- [What this task involves] Please print each record below exactly as it is written.

- [Records shown]

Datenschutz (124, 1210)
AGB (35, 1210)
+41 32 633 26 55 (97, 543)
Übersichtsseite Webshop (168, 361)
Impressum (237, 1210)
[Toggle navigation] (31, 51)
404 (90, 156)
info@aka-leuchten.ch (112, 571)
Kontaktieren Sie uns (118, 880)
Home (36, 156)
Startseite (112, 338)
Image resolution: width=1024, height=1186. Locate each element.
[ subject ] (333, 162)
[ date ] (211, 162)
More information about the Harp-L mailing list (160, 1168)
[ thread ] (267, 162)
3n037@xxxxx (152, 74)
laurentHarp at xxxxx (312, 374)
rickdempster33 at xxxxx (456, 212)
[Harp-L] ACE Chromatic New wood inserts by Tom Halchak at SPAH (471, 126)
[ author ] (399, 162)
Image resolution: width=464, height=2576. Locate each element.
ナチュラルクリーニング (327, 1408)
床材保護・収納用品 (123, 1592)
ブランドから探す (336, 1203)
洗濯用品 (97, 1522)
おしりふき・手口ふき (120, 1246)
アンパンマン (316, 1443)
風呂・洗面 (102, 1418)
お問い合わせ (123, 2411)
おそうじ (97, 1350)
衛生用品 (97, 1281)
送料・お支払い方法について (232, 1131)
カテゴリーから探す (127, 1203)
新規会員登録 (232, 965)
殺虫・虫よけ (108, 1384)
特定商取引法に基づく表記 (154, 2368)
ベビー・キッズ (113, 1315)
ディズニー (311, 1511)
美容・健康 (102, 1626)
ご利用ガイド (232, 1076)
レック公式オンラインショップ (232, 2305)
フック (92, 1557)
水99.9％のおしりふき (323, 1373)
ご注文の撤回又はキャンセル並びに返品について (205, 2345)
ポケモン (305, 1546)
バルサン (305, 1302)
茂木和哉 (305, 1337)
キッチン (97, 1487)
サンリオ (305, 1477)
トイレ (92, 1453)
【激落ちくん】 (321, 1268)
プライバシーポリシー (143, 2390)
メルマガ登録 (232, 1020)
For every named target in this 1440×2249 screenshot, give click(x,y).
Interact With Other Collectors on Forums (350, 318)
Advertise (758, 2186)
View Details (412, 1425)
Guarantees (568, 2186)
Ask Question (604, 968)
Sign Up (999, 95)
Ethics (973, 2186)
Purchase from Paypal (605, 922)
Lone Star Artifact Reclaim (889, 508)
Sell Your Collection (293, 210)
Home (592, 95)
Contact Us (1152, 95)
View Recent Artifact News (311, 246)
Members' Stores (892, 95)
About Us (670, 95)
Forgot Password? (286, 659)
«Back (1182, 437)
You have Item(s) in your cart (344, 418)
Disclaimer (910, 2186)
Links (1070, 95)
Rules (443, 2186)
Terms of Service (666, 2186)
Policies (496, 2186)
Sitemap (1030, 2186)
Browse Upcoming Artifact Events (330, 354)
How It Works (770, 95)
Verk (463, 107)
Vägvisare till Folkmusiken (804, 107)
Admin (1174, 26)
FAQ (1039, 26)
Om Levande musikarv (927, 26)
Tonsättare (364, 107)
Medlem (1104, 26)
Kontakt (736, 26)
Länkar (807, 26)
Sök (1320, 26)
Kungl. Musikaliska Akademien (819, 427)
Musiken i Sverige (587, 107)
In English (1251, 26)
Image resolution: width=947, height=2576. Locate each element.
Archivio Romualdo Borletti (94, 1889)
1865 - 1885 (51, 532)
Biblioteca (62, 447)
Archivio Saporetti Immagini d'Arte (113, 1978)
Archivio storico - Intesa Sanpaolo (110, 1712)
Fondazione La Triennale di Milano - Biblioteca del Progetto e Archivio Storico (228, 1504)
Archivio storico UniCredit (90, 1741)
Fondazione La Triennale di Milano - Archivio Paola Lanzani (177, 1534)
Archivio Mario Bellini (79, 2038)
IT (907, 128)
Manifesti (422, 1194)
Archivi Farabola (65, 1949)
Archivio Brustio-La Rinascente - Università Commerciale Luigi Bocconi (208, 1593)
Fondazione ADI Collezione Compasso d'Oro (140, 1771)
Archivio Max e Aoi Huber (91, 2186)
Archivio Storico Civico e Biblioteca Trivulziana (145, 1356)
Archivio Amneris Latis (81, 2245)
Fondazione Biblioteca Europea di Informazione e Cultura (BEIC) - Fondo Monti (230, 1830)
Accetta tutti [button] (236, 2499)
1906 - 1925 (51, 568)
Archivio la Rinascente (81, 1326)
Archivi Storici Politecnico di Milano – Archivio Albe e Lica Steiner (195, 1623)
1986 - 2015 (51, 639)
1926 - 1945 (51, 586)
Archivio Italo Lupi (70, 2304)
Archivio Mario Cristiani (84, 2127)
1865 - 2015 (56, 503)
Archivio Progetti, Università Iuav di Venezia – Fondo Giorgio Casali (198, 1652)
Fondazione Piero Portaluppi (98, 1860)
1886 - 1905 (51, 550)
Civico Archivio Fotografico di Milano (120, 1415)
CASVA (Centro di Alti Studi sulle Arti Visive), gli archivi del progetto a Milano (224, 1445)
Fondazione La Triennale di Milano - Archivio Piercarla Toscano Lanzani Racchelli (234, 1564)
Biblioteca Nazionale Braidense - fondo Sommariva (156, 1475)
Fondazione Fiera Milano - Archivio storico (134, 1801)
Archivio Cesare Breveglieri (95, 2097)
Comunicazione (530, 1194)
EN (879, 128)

- [Finished exercise]
Datenschutz (124, 1210)
AGB (35, 1210)
+41 32 633 26 55 (97, 543)
Übersichtsseite Webshop (168, 361)
Impressum (237, 1210)
[Toggle navigation] (31, 51)
404 (90, 156)
info@aka-leuchten.ch (112, 571)
Kontaktieren Sie uns (118, 880)
Home (36, 156)
Startseite (112, 338)
Image resolution: width=1024, height=1186. Locate each element.
[ subject ] (333, 162)
[ date ] (211, 162)
More information about the Harp-L mailing list (160, 1168)
[ thread ] (267, 162)
3n037@xxxxx (152, 74)
laurentHarp at xxxxx (312, 374)
rickdempster33 at xxxxx (456, 212)
[Harp-L] ACE Chromatic New wood inserts by Tom Halchak at SPAH (471, 126)
[ author ] (399, 162)
Image resolution: width=464, height=2576. Locate each element.
ナチュラルクリーニング (327, 1408)
床材保護・収納用品 (123, 1592)
ブランドから探す (336, 1203)
洗濯用品 (97, 1522)
おしりふき・手口ふき (120, 1246)
アンパンマン (316, 1443)
風呂・洗面 (102, 1418)
お問い合わせ (123, 2411)
おそうじ (97, 1350)
衛生用品 (97, 1281)
送料・お支払い方法について (232, 1131)
カテゴリーから探す (127, 1203)
新規会員登録 (232, 965)
殺虫・虫よけ (108, 1384)
特定商取引法に基づく表記 (154, 2368)
ベビー・キッズ (113, 1315)
ディズニー (311, 1511)
美容・健康 (102, 1626)
ご利用ガイド (232, 1076)
レック公式オンラインショップ (232, 2305)
フック (92, 1557)
水99.9％のおしりふき (323, 1373)
ご注文の撤回又はキャンセル並びに返品について (205, 2345)
ポケモン (305, 1546)
バルサン (305, 1302)
茂木和哉 (305, 1337)
キッチン (97, 1487)
サンリオ (305, 1477)
トイレ (92, 1453)
【激落ちくん】 (321, 1268)
プライバシーポリシー (143, 2390)
メルマガ登録 (232, 1020)
For every named target in this 1440×2249 screenshot, give click(x,y).
Interact With Other Collectors on Forums (350, 318)
Advertise (758, 2186)
View Details (412, 1425)
Guarantees (568, 2186)
Ask Question (604, 968)
Sign Up (999, 95)
Ethics (973, 2186)
Purchase from Paypal (605, 922)
Lone Star Artifact Reclaim (889, 508)
Sell Your Collection (293, 210)
Home (592, 95)
Contact Us (1152, 95)
View Recent Artifact News (311, 246)
Members' Stores (892, 95)
About Us (670, 95)
Forgot Password? (286, 659)
«Back (1182, 437)
You have Item(s) in your cart (344, 418)
Disclaimer (910, 2186)
Links (1070, 95)
Rules (443, 2186)
Terms of Service (666, 2186)
Policies (496, 2186)
Sitemap (1030, 2186)
Browse Upcoming Artifact Events (330, 354)
How It Works (770, 95)
Verk (463, 107)
Vägvisare till Folkmusiken (804, 107)
Admin (1174, 26)
FAQ (1039, 26)
Om Levande musikarv (927, 26)
Tonsättare (364, 107)
Medlem (1104, 26)
Kontakt (736, 26)
Länkar (807, 26)
Sök (1320, 26)
Kungl. Musikaliska Akademien (819, 427)
Musiken i Sverige (587, 107)
In English (1251, 26)
Image resolution: width=947, height=2576. Locate each element.
Archivio Romualdo Borletti (94, 1889)
1865 - 1885 (51, 532)
Biblioteca (62, 447)
Archivio Saporetti Immagini d'Arte (113, 1978)
Archivio storico - Intesa Sanpaolo (110, 1712)
Fondazione La Triennale di Milano - Biblioteca del Progetto e Archivio Storico (228, 1504)
Archivio storico UniCredit (90, 1741)
Fondazione La Triennale di Milano - Archivio Paola Lanzani (177, 1534)
Archivio Mario Bellini (79, 2038)
IT (907, 128)
Manifesti (422, 1194)
Archivi Farabola (65, 1949)
Archivio Brustio-La Rinascente - Università Commerciale Luigi Bocconi (208, 1593)
Fondazione ADI Collezione Compasso d'Oro (140, 1771)
Archivio Max e Aoi Huber (91, 2186)
Archivio Storico Civico e Biblioteca Trivulziana (145, 1356)
Archivio Amneris Latis (81, 2245)
Fondazione Biblioteca Europea di Informazione e Cultura (BEIC) - Fondo Monti (230, 1830)
Accetta tutti [button] (236, 2499)
1906 - 1925 (51, 568)
Archivio la Rinascente (81, 1326)
Archivi Storici Politecnico di Milano – Archivio Albe e Lica Steiner (195, 1623)
1986 - 2015 (51, 639)
1926 - 1945 (51, 586)
Archivio Italo Lupi (70, 2304)
Archivio Mario Cristiani (84, 2127)
1865 - 2015 (56, 503)
Archivio Progetti, Università Iuav di Venezia – Fondo Giorgio Casali (198, 1652)
Fondazione Piero Portaluppi (98, 1860)
1886 - 1905 (51, 550)
Civico Archivio Fotografico di Milano (120, 1415)
CASVA (Centro di Alti Studi sulle Arti Visive), gli archivi del progetto a Milano (224, 1445)
Fondazione La Triennale di Milano - Archivio Piercarla Toscano Lanzani Racchelli (234, 1564)
Biblioteca Nazionale Braidense - fondo Sommariva (156, 1475)
Fondazione Fiera Milano - Archivio storico (134, 1801)
Archivio Cesare Breveglieri (95, 2097)
Comunicazione (530, 1194)
EN (879, 128)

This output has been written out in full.